# External Validity (Standard ML): Noisy Hyperparameter Optimization (HPO) on `digits0`

Goal: add a **standard ML scenario (HPO)** and test the fixed-budget claim under a **fixed evaluation budget**:

> Evaluation-stage uncertainty reduction via resampling (multiple trainings per config) can be sample-inefficient,
> while selection-stage uncertainty integration (BERW) can make better progress per evaluation.

Here, “one evaluation” means **one noisy training run** (random mini-batches + heavy-tailed gradient noise).

## Task

We optimize SGD training hyperparameters of a logistic regression learner:

- Dataset: scikit-learn `digits` (binary `digit-0 vs rest`), per-seed instance built by sampling `N=256` examples with replacement and standardizing features (bias term added).
- Train/val split: fixed per instance (`train_frac=0.75`).
- Noisy objective call: run mini-batch SGD for `train_steps=50`, then return **validation loss**.
- Heavy-tail: per-step **mean-1 lognormal** multiplicative noise on the gradient (`weight_sigma=1.0`).
- Post-hoc metric (`post_true`): mean validation loss across `post_runs=16` fresh runs (common RNG across candidates for stable post-selection).
  (Optional: increase `--post-runs` to `32` for a lower-variance post-hoc metric.)

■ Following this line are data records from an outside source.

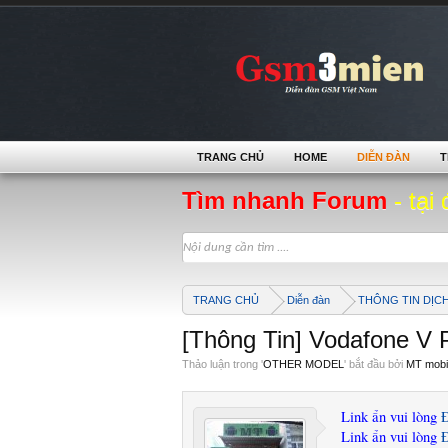
TRANG CHỦ
HOME
DIỄN ĐÀN
T
Tìm nhanh Forum
- tại 
TRANG CHỦ
Diễn đàn
THÔNG TIN DỊC
[Thông Tin] Vodafone V
Thảo luận trong '
OTHER MODEL
' bắt đầu bởi
MT mobi
Link ẩn vui lòng
Link ẩn vui lòng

Decision variable (HPO vector, `d=5`):

- `log10_lr ∈ [-4, -0.5]`
- `log10_wd ∈ [-6, -2]`
- `momentum_raw ∈ [-3, 3]` mapped to `[0, 0.99]`
- `batch_log2 ∈ [2, 8]` mapped to `batch_size ∈ {4,…,256}`
- `log10_init ∈ [-3, 0]` (init scale)

## Protocol (this run)

- Seeds: `1–50`
- Fixed budget: `B = 40 * d = 200` objective calls per run
- Noise protocol: `--eval-independent-noise` enabled

Algorithms:
- `CMA-ES-sep`
- `CMA-ES-Resample(k=5)`
- `CMA-ES-Resample(k=10)`
- `BERW-HeteroRobust`

## Key artifacts

- `summary.csv`: medians of `post_true` across seeds
- `runs.csv`: per-seed outcomes
- `probe_values.csv`: probe values at `x0` (misranking/tail/variance)
- `final_boxplot.png`: distribution of `post_true`
- `pairwise_sign_test_post_true.csv`: paired sign-tests (paired by seed)

## Key result

Under the **fixed evaluation budget**, `BERW-HeteroRobust` is **significantly better** than resampling
(see `pairwise_sign_test_post_true.csv`).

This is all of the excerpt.